Two key Mississippi movers and shakers behind bringing power to rural Mississippi were U.S. Sen. Pat Harrison from the Gulf Coast and U.S. Rep. John Rankin of Tupelo.

“Sen. Harrison and Rep. Rankin advocated heartily for electric power distribution in Mississippi. They would also welcome President Roosevelt and First Lady Eleanor to Mississippi to tour New Deal projects, like the new homesteads and the TVA, which began rural electrification in Mississippi.

In 1936, the state of Mississippi established the Rural Electrification Authority of Mississippi and passed the Electric Power Association Act, a law that created electric cooperatives. That law was updated in 2016.

Mississippi was among the first states in the nation to pass adequate laws for forming electric cooperatives, according to the definitive state electric cooperative history, “Rural Electrification in Mississippi 1934-1970” by Winnie Ellis Phillips.

Alcorn County Electric Power Association in Corinth was the nation’s first rural electric cooperative.

Rural power wasn’t the only cooperative effort from Roosevelt’s New Deal.

Credit unions came about as the result of The Federal Credit Union Act of 1934.

Putnam said each Great Depression photo in the book tells a different story.

“The images are so diverse. Each tells its personal story. However, the historical narrative expands when the combined photos and captions encompass the more extraordinary story of the Great Depression in Mississippi,” Putnam said.

The research, writing, and acquiring the photos took Putnam over a year.

“Thanks to other New Deal Programs, photographers employed by the Farm Security Administration and the Works Progress Administration, which included Mississippi’s Eudora Welty, took around 80,000 photos of life during the Great Depression. The Library of Congress, where these photos are archived, provided most of the images in the book,” Putnam said.
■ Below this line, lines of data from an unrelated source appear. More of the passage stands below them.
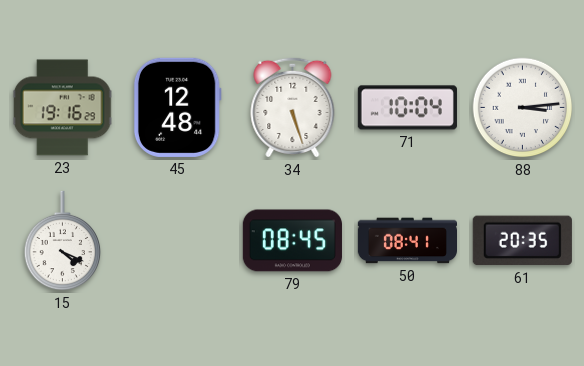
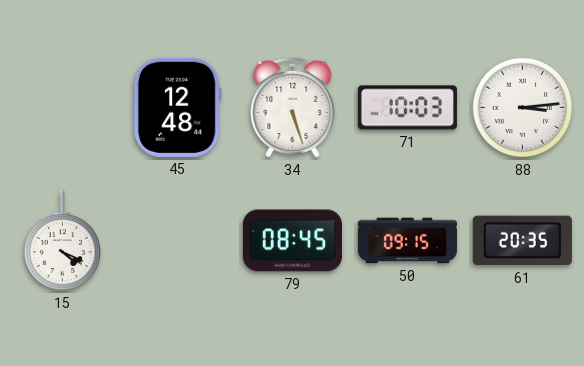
23: 19:16 -> none
71: 10:04 -> 10:03
50: 08:41 -> 09:15
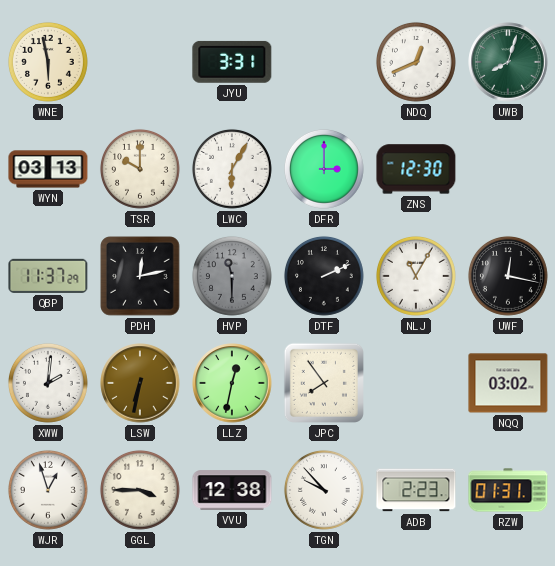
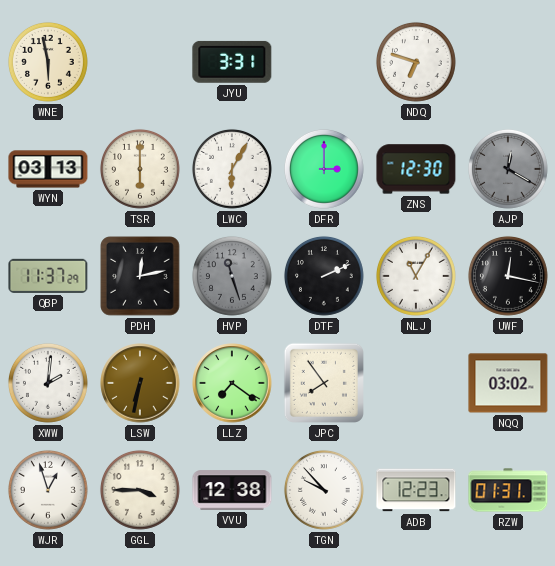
NDQ: 12:41 -> 6:48
UWB: 8:03 -> none
TSR: 10:00 -> 6:00
AJP: none -> 12:20
HVP: 11:30 -> 11:27
LLZ: 12:32 -> 7:21
ADB: 2:23 -> 12:23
Other Great Depression-era improvements to Mississippi included action by Gov. Mike Connor, who initiated measures to improve the treatment of inmates at Parchman Prison in the Delta. Women also played an active role. The Natchez Garden Club successfully spurred tourism by starting the state’s first pilgrimage in 1932. Mississippians found employment through the Public Works Administration and the Civilian Conservation Corps, which stimulated economic development through new and add-on construction in urban and rural areas and the construction of nine state parks.

When asked if there were any lessons learned or to be learned by Mississippi from the Great Depression, Putnam said the power and influence of Roosevelt and the New Deal was immense.

“There was political, social, economic, and cultural cooperation for the common good of all Americans and, of course, Mississippians. President Franklin D. Roosevelt served four terms in office and is still considered one of America’s most influential and beloved presidents. We can argue all day about the pros and cons of his administration’s New Deal. However, the fact remains that the American people, including over 90% of Mississippians, voted him into office more than any other president in American history,” she said.